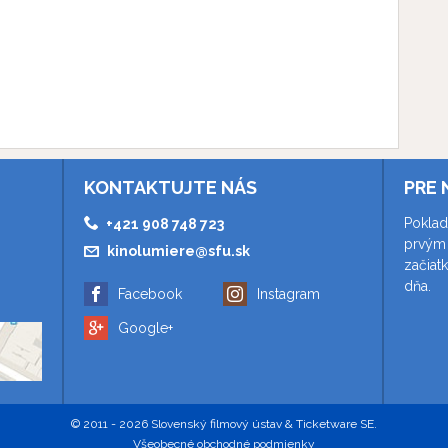
KONTAKTUJTE NÁS
PRE 
Poklad
+421 908 748 723
prvým 
kinolumiere@sfu.sk
začiat
dňa.
Facebook
Instagram
Google+
© 2011 - 2026 Slovenský filmový ústav & Ticketware SE.
Všeobecné obchodné podmienky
- - -
→ INSTRUCTIONS FOR THE TASK
Could you transcribe all of the data exactly and omit the pictures?

→ OUTPUT BELOW
KONTAKTUJTE NÁS
PRE 
Poklad
+421 908 748 723
prvým 
kinolumiere@sfu.sk
začiat
dňa.
Facebook
Instagram
Google+
© 2011 - 2026 Slovenský filmový ústav & Ticketware SE.
Všeobecné obchodné podmienky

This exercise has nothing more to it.